GIVEN RECORDS Block Start

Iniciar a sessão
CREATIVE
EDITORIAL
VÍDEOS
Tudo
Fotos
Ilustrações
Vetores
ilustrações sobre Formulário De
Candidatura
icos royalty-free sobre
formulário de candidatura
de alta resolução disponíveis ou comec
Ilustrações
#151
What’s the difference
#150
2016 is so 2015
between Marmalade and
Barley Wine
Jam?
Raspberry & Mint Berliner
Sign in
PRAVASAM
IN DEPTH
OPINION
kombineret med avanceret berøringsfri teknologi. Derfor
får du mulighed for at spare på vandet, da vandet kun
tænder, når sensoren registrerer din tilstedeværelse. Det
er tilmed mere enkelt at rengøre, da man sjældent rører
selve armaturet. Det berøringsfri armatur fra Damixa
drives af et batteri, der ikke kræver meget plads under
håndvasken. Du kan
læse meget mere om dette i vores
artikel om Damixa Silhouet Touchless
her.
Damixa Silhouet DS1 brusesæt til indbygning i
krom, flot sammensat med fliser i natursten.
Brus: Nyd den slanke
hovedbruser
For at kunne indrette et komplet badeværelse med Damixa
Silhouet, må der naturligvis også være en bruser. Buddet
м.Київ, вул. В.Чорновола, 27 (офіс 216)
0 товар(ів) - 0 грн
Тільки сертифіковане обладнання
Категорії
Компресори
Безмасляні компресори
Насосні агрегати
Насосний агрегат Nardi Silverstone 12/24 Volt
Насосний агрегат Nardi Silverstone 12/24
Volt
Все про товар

GIVEN RECORDS Block End
GIVEN RECORDS Block Start

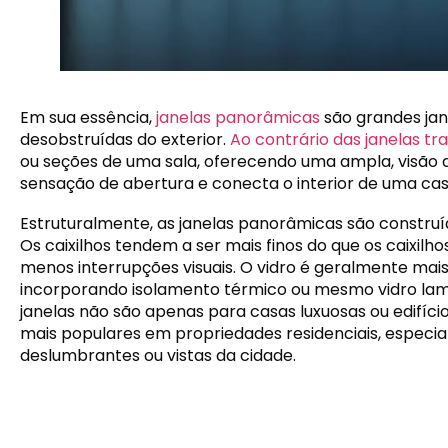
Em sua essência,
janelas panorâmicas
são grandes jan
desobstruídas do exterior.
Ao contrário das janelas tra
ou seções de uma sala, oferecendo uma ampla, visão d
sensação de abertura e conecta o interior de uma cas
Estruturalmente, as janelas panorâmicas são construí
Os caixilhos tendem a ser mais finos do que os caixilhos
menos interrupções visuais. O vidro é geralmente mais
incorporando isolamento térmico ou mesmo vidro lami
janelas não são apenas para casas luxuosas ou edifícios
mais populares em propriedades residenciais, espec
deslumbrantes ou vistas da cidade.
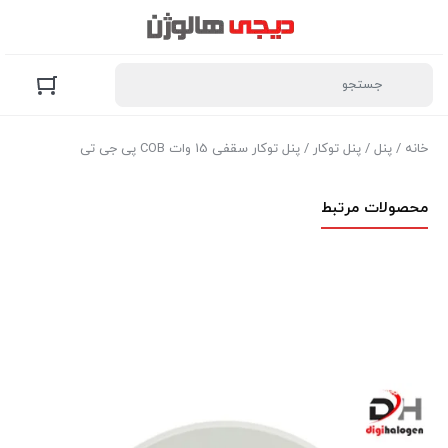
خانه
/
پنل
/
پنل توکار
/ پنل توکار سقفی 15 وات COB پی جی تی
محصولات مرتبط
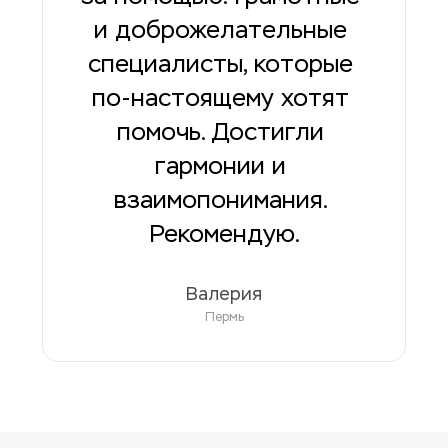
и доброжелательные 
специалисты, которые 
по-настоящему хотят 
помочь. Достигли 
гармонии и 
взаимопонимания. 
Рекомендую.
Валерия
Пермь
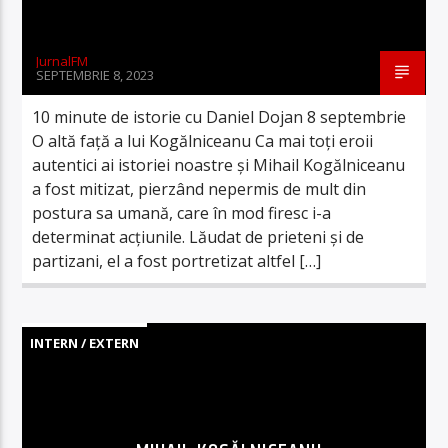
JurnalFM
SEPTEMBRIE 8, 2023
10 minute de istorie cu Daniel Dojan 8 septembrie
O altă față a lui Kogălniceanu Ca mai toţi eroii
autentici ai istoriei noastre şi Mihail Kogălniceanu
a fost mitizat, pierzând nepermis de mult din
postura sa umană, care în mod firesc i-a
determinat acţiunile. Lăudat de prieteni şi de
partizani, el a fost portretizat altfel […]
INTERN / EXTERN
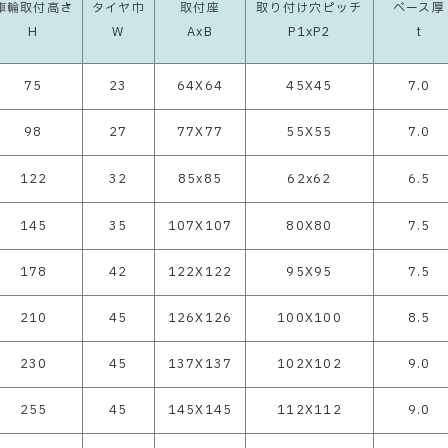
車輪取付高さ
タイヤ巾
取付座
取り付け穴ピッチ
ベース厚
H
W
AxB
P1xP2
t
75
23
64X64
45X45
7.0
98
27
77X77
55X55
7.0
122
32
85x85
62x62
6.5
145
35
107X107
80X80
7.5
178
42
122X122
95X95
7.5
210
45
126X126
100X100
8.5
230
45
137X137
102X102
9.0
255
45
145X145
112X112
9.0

GIVEN RECORDS Block End

=== DIRECTIONS FOR THIS TASK ===
The answer must be every line of the records above that holds the word "توکار".

=== ANSWER SPACE ===
پنل توکار
/ پنل توکار سقفی 15 وات COB پی جی تی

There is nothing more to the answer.